§ **YOUR GOAL**
For every entry below, give an exact repeat and leave out the pictures.

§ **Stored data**
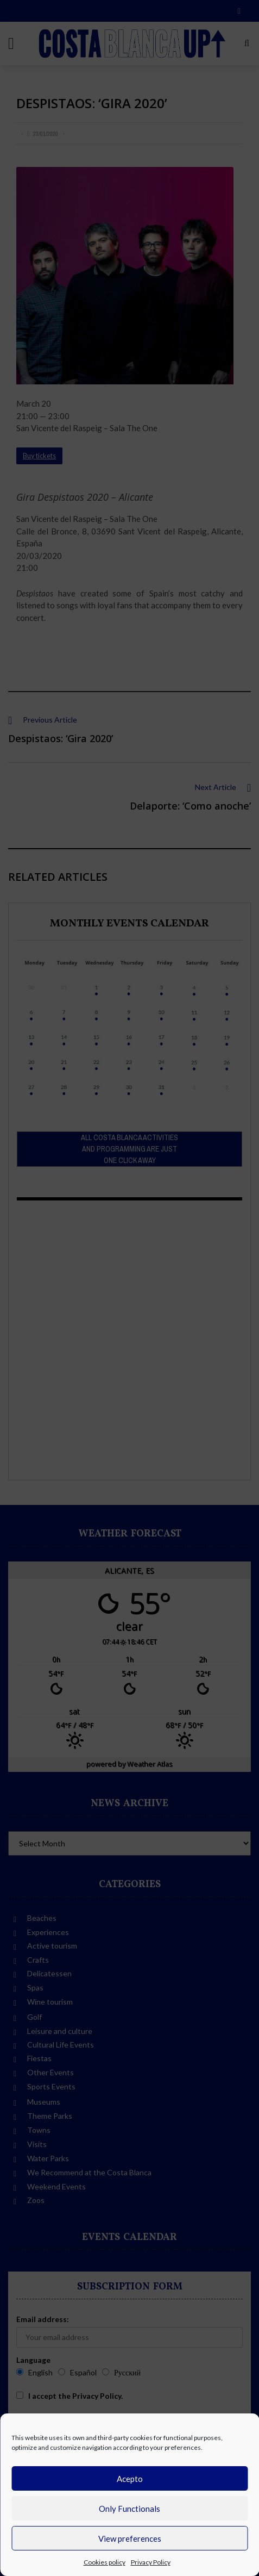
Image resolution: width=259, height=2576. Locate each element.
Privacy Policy (150, 2562)
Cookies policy (104, 2562)
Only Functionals (129, 2508)
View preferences (129, 2538)
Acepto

§ **ANSWER FOR THIS EXERCISE**
Image resolution: width=259, height=2576. Locate each element.
Privacy Policy (150, 2562)
Cookies policy (104, 2562)
Only Functionals (129, 2508)
View preferences (129, 2538)
Acepto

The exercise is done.